| Problem details |
Print only the lines from the top of the data through the line with "development of the lands for three stacked", both included, skipping every picture.

((

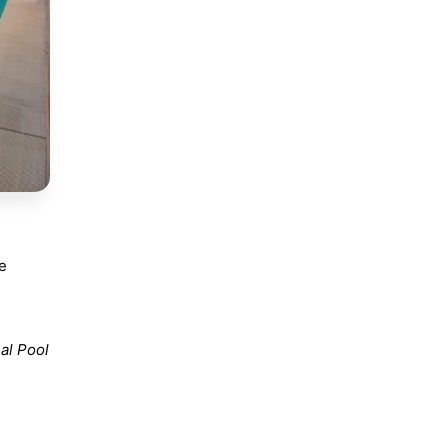
he
al Pool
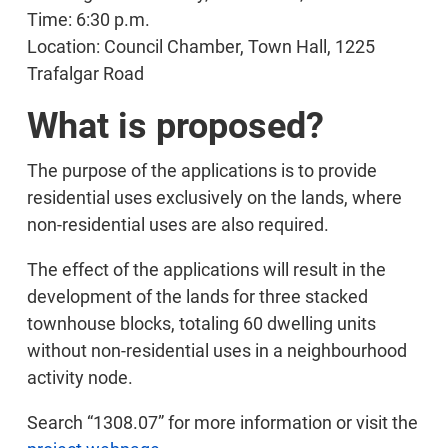
Time: 6:30 p.m.
Location: Council Chamber, Town Hall, 1225
Trafalgar Road
What is proposed?
The purpose of the applications is to provide
residential uses exclusively on the lands, where
non-residential uses are also required.
The effect of the applications will result in the
development of the lands for three stacked
townhouse blocks, totaling 60 dwelling units
without non-residential uses in a neighbourhood
activity node.
Search “1308.07” for more information or visit the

))

| Task answer |
he
al Pool
Time: 6:30 p.m.
Location: Council Chamber, Town Hall, 1225
Trafalgar Road
What is proposed?
The purpose of the applications is to provide
residential uses exclusively on the lands, where
non-residential uses are also required.
The effect of the applications will result in the
development of the lands for three stacked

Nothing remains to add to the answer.